Hello !
I have the following function which inverses a matrix:
void matrix_inverse_magma(vector<vector<double>> const &F_matrix, vector<vector<double>> &F_output) {
// Index for loop and arrays
int i, j, ip, idx;
// Start magma part
magma_init (); // initialize Magma
magma_queue_t queue=NULL;
magma_int_t dev=0;
magma_queue_create(dev ,&queue );
double gpu_time , *dwork; // dwork - workspace
magma_int_t ldwork; // size of dwork
magma_int_t *piv, info; // piv - array of indices of inter -
magma_int_t m = F_matrix.size();
cout << "m = " << m << endl;
printf("m = %d\n", m);
// changed rows; a - mxm matrix
magma_int_t mm=m*m; // size of a, r, c
double *a; // a- mxm matrix on the host
double *d_a; // d_a - mxm matrix a on the device
double *d_r; // d_r - mxm matrix r on the device
double *d_c; // d_c - mxm matrix c on the device
magma_int_t ione = 1;
magma_int_t ISEED [4] = { 0,0,0,1 }; // seed
magma_int_t err;
const double alpha = 1.0; // alpha =1
const double beta = 0.0; // beta=0
ldwork = m * magma_get_dgetri_nb( m ); // optimal block size
// allocate matrices
err = magma_dmalloc_cpu( &a , mm ); // host memory for a
err = magma_dmalloc( &d_a , mm ); // device memory for a
err = magma_dmalloc( &d_r , mm ); // device memory for r
err = magma_dmalloc( &d_c , mm ); // device memory for c
err = magma_dmalloc( &dwork , ldwork );// dev. mem. for ldwork
piv=( magma_int_t *) malloc(m*sizeof(magma_int_t ));// host mem.
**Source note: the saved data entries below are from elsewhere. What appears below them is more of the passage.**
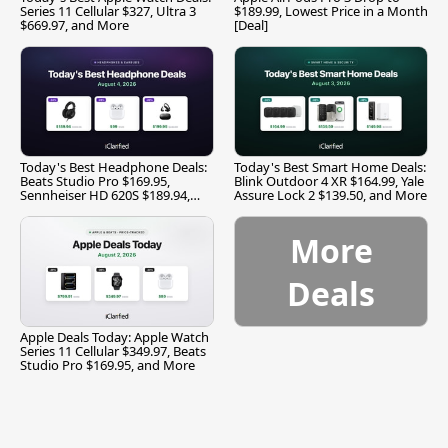
Series 11 Cellular $327, Ultra 3
$189.99, Lowest Price in a Month
$669.97, and More
[Deal]
Today's Best Headphone Deals:
Today's Best Smart Home Deals:
Beats Studio Pro $169.95,
Blink Outdoor 4 XR $164.99, Yale
Sennheiser HD 620S $189.94,
Assure Lock 2 $139.50, and More
and More
More
Deals
Apple Deals Today: Apple Watch
Series 11 Cellular $349.97, Beats
Studio Pro $169.95, and More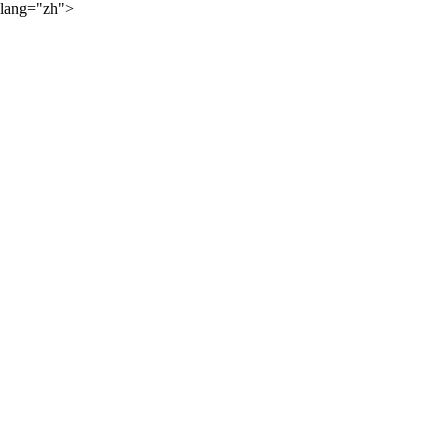
lang="zh">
// Convert matrix to *a double pointer
for (i = 0; i<m; i++){
for (j = 0; j<m; j++){
idx = i*m + j;
a[idx] = F_matrix[i][j];
}
}
// TEST working : generate random matrix a // for piv
//lapackf77_dlarnv (&ione ,ISEED ,&mm ,a); // randomize a
magma_dsetmatrix( m, m, a, m, d_a, m, queue); // copy a -> d_a
magmablas_dlacpy(MagmaFull, m, m, d_a , m, d_r, m, queue);//d_a ->d_r
// find the inverse matrix: d_a*X=I using the LU factorization
// with partial pivoting and row interchanges computed by
// magma_dgetrf_gpu; row i is interchanged with row piv(i);
// d_a -mxm matrix; d_a is overwritten by the inverse
gpu_time = magma_sync_wtime(NULL);
magma_dgetrf_gpu( m, m, d_a, m, piv, &info);
magma_dgetri_gpu(m, d_a, m, piv, dwork, ldwork, &info);
gpu_time = magma_sync_wtime(NULL)-gpu_time;
magma_dgemm(MagmaNoTrans ,MagmaNoTrans ,m, m, m, alpha, d_a ,m,
d_r ,m,beta ,d_c ,m,queue); // multiply a^-1*a
printf("magma_dgetrf_gpu + magma_dgetri_gpu time: %7.5f sec.\
\n",gpu_time );
magma_dgetmatrix( m, m, d_c , m, a, m, queue); // copy d_c ->a
printf("upper left corner of a^-1*a:\n");
magma_dprint( 4, 4, a, m ); // part of a^-1*a
// Save Final matrix
for (i = 0; i<m; i++){
for (j = 0; j<m; j++){
idx = i*m + j;
F_output[i][j] = a[idx];
}
}
free(a); // free host memory
free(piv); // free host memory
magma_free(d_a); // free device memory
magma_free(d_r); // free device memory
magma_free(d_c); // free device memory
magma_queue_destroy(queue); // destroy queue
magma_finalize ();
// End magma part
}
At the execution, I have the following error on this function (project_magma.cpp:192):
magma_dsetmatrix( m, m, a, m, d_a, m, queue); // copy a -> d_a
**Error:**
CUBLAS error: invalid value (7) in matrix_inverse_magma at project_magma.cpp:192
On entry to magmablas_dlacpy, parameter 5 had an illegal value (info = -5)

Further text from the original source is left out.